Out[29]: DataFrame[first_name: string, last_name: string, job_title: string, dob: date, email: string, phone: string, salary: double, department: string, department_id: int]

In [0]:
# To REMOVE all the Cache
spark.catalog.clearCache()

**Different Storage levels involved in CACHE**

In [0]:
# MEMORY_ONLY, MEMORY_AND_DISK, MEMORY_ONLY_SER, MEMORY_AND_DISK_SER
import pyspark
emp_persist= emp.persist(pyspark.StorageLevel.MEMORY_ONLY)

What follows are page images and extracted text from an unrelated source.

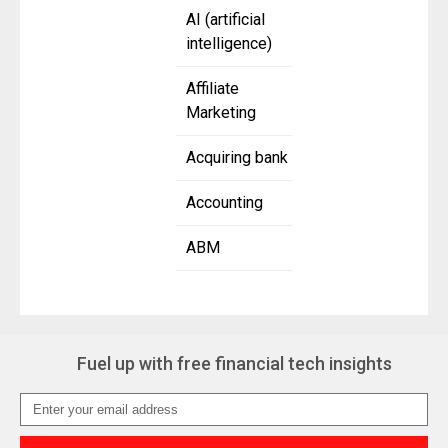
AI (artificial
intelligence)
Affiliate
Marketing
Acquiring bank
Accounting
ABM
Fuel up with free financial tech insights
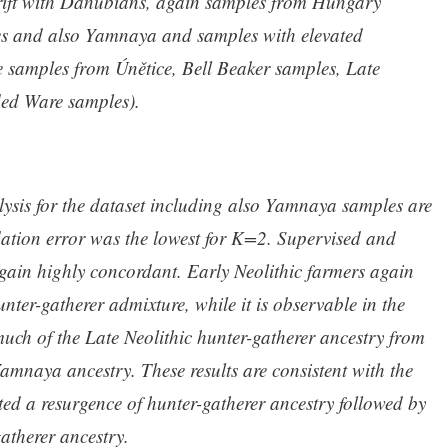
rift with Danubians, again samples from Hungary
s and also Yamnaya and samples with elevated
samples from Únětice, Bell Beaker samples, Late
ded Ware samples).
sis for the dataset including also Yamnaya samples are
dation error was the lowest for K=2. Supervised and
gain highly concordant. Early Neolithic farmers again
ter-gatherer admixture, while it is observable in the
uch of the Late Neolithic hunter-gatherer ancestry from
Yamnaya ancestry. These results are consistent with the
ted a resurgence of hunter-gatherer ancestry followed by
atherer ancestry.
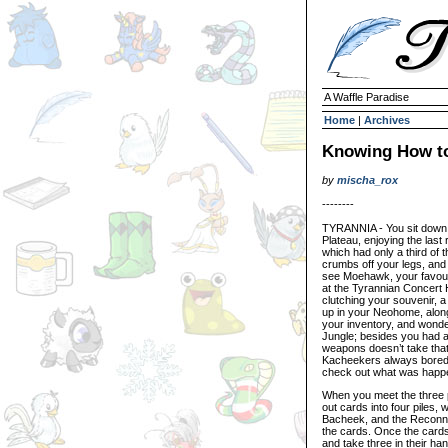
A Waffle Paradise
Home
|
Archives
Knowing How t
by
mischa_rox
--------
TYRANNIA - You sit down o
Plateau, enjoying the las
which had only a third of t
crumbs off your legs, and 
see Moehawk, your favouri
at the Tyrannian Concert H
clutching your souvenir, 
up in your Neohome, along
your inventory, and wonde
Jungle; besides you had 
weapons doesn’t take that
Kacheekers always bored 
check out what was happe
When you meet the three p
out cards into four piles,
Bacheek, and the Reconnais
the cards. Once the cards 
and take three in their ha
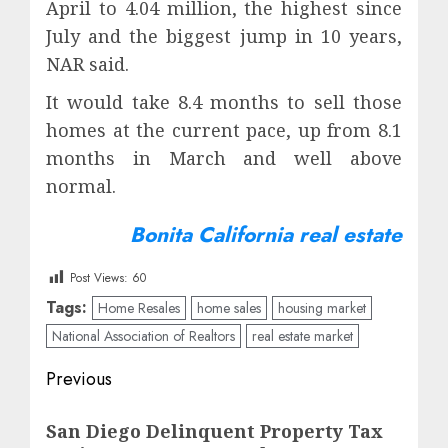
April to 4.04 million, the highest since
July and the biggest jump in 10 years,
NAR said.
It would take 8.4 months to sell those
homes at the current pace, up from 8.1
months in March and well above
normal.
Bonita California real estate
Post Views:
60
Tags:
Home Resales
home sales
housing market
National Association of Realtors
real estate market
Post
Previous
navigation
Previous
San Diego Delinquent Property Tax
post:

- This time the Cache will show 'Storage Level:Memory Serialized 1x Replicated'.
- Cache puts the data as unserialized,but if we put it with persist, the data gets serialized in the memory only.
Let's do that below

In [0]:
emp_persist.write.format("noop").mode("overwrite").save()

> NOTE: 
- If the size of your data is greater than the MEMORY you have specified(will throw out of memory error), ALWAYS remember to use *'MEMORY_AND DISK'*.
- For PySpark, whenever we do '*MEMORY_ONLY*', by default the data is serialized in *'MEMORY_AND_DISK'*. So, you cannot use *'MEMORY_ONLY_SER'* and *'MEMORY_AND_DISK_SER'* in PySpark.
- *'MEMORY_ONLY_SER'* is used for Scala and Java jobs. 

In [0]:
spark.catalog.clearCache()

In [0]:
# DISK_ONLY, MEMORY_ONLY_2, MEMORY_AND_DISK_2
emp_persist= emp.persist(pyspark.StorageLevel.MEMORY_ONLY_2)
emp_persist.write.format("noop").mode("overwrite").save()

- This time the Cache will show 'Storage Level:Memory Serialized 2x Replicated'.
- It implies that it is replicated twice in all the executors.

> IMPORTANT DIFFERENCE between CACHE and PERSIST method:
- PERSIST: You need to define the storage level you need to use
- CACHE: The default storage level is '*MEMORY_AND_DISK*' and the data is de-serialized.